Напомним, что всё это Волконский писал много-много лет спустя, когда многих друзей его юности уже не было в живых, а сам он стал совершенно иным человеком, нежели в годы своей лихой гвардейской юности. Именно этим, думается, и обусловлено его критическое отношение к прошлому.

Хотя, как мы уже сказали, времена настали отнюдь не радостные.

Позор Аустерлица и горечь Тильзита определили атмосферу в гвардейских казармах — при том что высшее руководство уже как бы и забыло обо всём произошедшем, заставляя полки готовиться не к сражениям, но к парадам и строго взыскивая с офицеров за любые нарушения формы одежды и рутинных правил службы. Соответственно, офицеры становились раздражительны и резки, их речи — злы и задиристы, порой даже обидны для окружающих.

В Кавалергардском полку участились дуэли, причём насмерть дрались из-за пустяков, из-за сущей ерунды.

«Императрица Елисавета Алексеевна имела обыкновение гулять в Летнем саду по утрам, и однажды была испугана появившимся неожиданно в саду караулом кавалергардов, возвращавшихся после смены в свои казармы; она сказала об этом Государю, и он приказал впредь караулам не проходить через Летний сад. Шеншин[69] пошёл однажды посмотреть, исполняется ли в точности этот приказ, и, войдя в сад, увидел штабс-ротмистра Авдулина[70], ведущего свой караул по одной из аллей. Шеншин немедленно напомнил ему приказ, Авдулин возразил, и слово за слово один другому наговорили дерзостей. Они стрелялись, и Шеншин был убит. Несмотря на это, Авдулин даже не был судим и оставался в полку, как будто даже ничего не происходило»{93}.

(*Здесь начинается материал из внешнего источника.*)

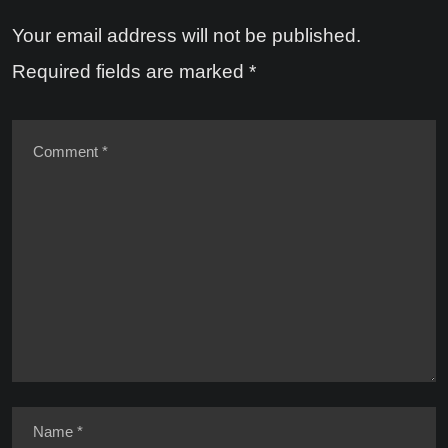
Your email address will not be published.
Required fields are marked
*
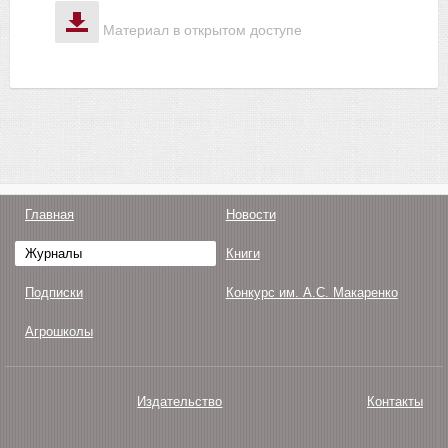
Материал в открытом доступе
Главная
Новости
Журналы
Книги
Подписки
Конкурс им. А.С. Макаренко
Агрошколы
Издательство
Контакты
О нас
Авторам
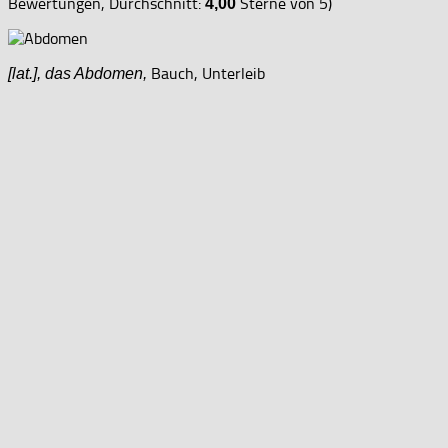
Bewertungen, Durchschnitt:
Sterne von 5)
4,00
Bauch, Unterleib
[lat.], das Abdomen,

Хотя командование полка и получило замечание от Константина Павловича — но только за некоторые нарушения, допущенные при организации похорон злосчастного ротмистра Шеншина…

Порой дрались просто от скуки, из желания пощекотать себе нервы. Подобных забияк, не без успеха искавших повода для дуэли, называли французским словом bretteur, вошедшим потом и в русский язык, как бретёр. Пожалуй, наиболее известным из таких личностей в Кавалергардском полку был поручик Михаил Лунин — брат погибшего при Аустерлице корнета. Быть может, именно это его и ожесточило?

Однажды — разумеется, из-за какого-то пустяка, тому есть как минимум две версии — Лунин вызвал на поединок Алексея Орлова. К тому времени старший брат Михаила, отличившийся при Аустерлице, где он получил золотую саблю «За храбрость», перешёл штабс-ротмистром лейб-гвардии в Конный полк, составлявший с Кавалергардским одну бригаду, а потому их офицеры общались между собой довольно часто.

«Первый выстрел был Орлова, который сорвал у Лунина левый эполет. Лунин сначала хотел было также целить не для шутки, но потом сказал: “Ведь Алексей Фёдорович такой добрый человек, что жаль его”, — и выстрелил на воздух. Орлов обиделся и снова стал целить; Лунин кричал ему: “Вы опять не попадёте в меня, если будете так целиться. Правее, немного пониже! Право, дадите промах! Не так! Не так!” Орлов выстрелил, пуля пробила шляпу Лунина. “Ведь я говорил вам, — воскликнул Лунин, смеясь, — что вы промахнётесь! А я всё-таки не хочу стрелять в вас!” И он выстрелил на воздух. Орлов, рассерженный, хотел, чтобы снова заряжали, но их разняли. Позже Михаил Фёдорович Орлов часто говорил Лунину: “Я вам обязан жизнью брата…”»{94}.

Если бы выстрел Лунина оказался роковым и Алексей Орлов отправился к праотцам, то судьба нашего героя впоследствии оказалась бы совершенно иной… Но кто тогда мог об этом догадываться?

вернуться

68

Вопрос чести (фр.).

вернуться

69

Николай Николаевич Шеншин (1783–1811) — ротмистр, в полку с 1803 года; сын обер-прокурора Сената.

вернуться

70

Михаил Николаевич Авдулин (1780 — после 1830) — штабс-ротмистр, переведен в полк поручиком из Екатеринославского кирасирского полка в 1807 году; в 1812 году командовал эскадроном; с 1818 года — командир Псковского кирасирского полка; генерал-майор (1824).